Another, simpler step that the state could take to rein in the cost of the prevailing wage while leaving a floor beneath construction wages is to establish what might be called a "median-wage rule." Under this median-wage rule, the state would still make use of collective bargaining agreements in setting prevailing wage rates, but the law would be focused on protecting the pay of lower-wage workers.
The rationale for this rule is fairly straightforward and entirely in keeping with Michigan’s traditional concern for low-wage workers. Michiganians hope to improve wages and working conditions for those on the lower rungs of the economic ladder, but most construction workers are not really on the lower rungs. Construction workers can and often will receive generous compensation for their skills and effort; there is no need for the state to mandate wages that are substantially above average for the community as a whole.

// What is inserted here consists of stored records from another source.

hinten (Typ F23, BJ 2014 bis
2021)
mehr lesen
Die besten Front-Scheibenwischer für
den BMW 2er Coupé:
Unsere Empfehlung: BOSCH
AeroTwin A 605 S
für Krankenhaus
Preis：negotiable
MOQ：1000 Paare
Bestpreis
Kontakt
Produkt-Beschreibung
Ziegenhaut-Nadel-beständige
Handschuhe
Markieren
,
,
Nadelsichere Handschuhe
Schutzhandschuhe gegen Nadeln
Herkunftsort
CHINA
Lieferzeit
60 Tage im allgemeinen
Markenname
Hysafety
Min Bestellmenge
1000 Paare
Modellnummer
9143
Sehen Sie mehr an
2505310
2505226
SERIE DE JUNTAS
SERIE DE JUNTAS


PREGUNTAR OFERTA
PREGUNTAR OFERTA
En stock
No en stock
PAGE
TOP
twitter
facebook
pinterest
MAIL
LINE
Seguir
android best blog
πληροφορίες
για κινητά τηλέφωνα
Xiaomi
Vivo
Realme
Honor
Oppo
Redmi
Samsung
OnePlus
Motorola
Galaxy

Under the median-wage rule, the Wage and Hour Division would mandate minimum wages equal to the lesser of the collectively bargained wage or to the median wage for all workers (not just construction workers) in the state with a reasonable adjustment made for fringe benefits.

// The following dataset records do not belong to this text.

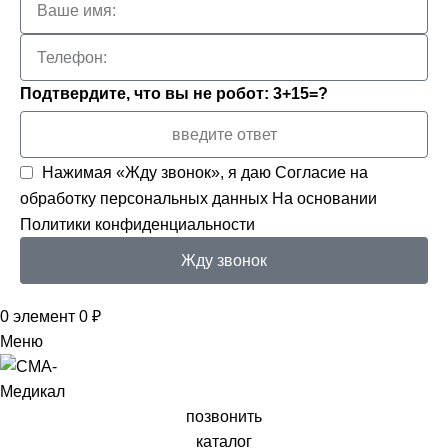
Подтвердите, что вы не робот: 3+15=?
Нажимая «Жду звонок», я даю
Согласие на
обработку персональных данных
На основании
Политики конфиденциальности
Жду звонок
0
элемент
0
₽
Меню
позвонить
каталог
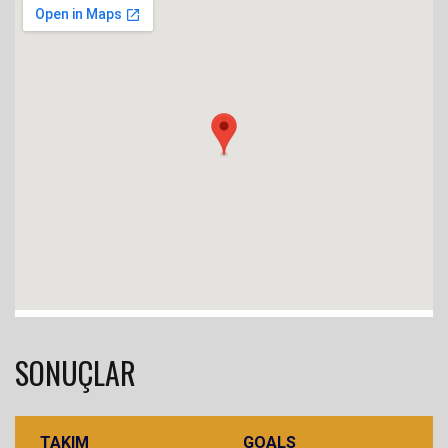
SONUÇLAR
TAKIM
GOALS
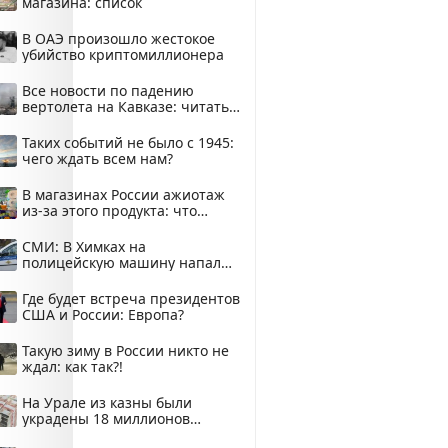
магазина: список
В ОАЭ произошло жестокое
убийство криптомиллионера
Все новости по падению
вертолета на Кавказе: читать
здесь
Таких событий не было с 1945:
чего ждать всем нам?
В магазинах России ажиотаж
из-за этого продукта: что
купить?
СМИ: В Химках на
полицейскую машину напали
и подожгли.
Где будет встреча президентов
США и России: Европа?
Такую зиму в России никто не
ждал: как так?!
На Урале из казны были
украдены 18 миллионов
рублей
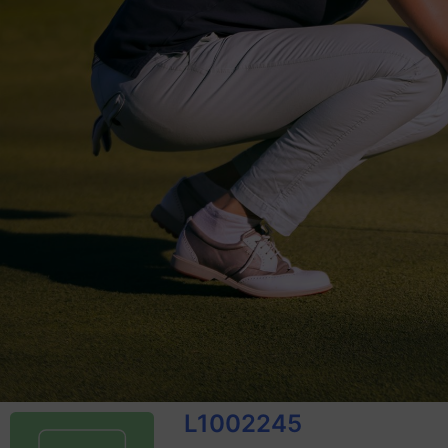
L1002245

With the median-wage rule in place, workers on state-supported construction projects would still be protected by a wage floor, but contractors (and, by extension, taxpayers) would not be forced by law to pay wages that are significantly higher than the average for all Michigan workers.
The median-wage rule would also require action by the Legislature, but compared to generating accurate prevailing wage determinations, this median-wage rule would be much simpler to draft and implement.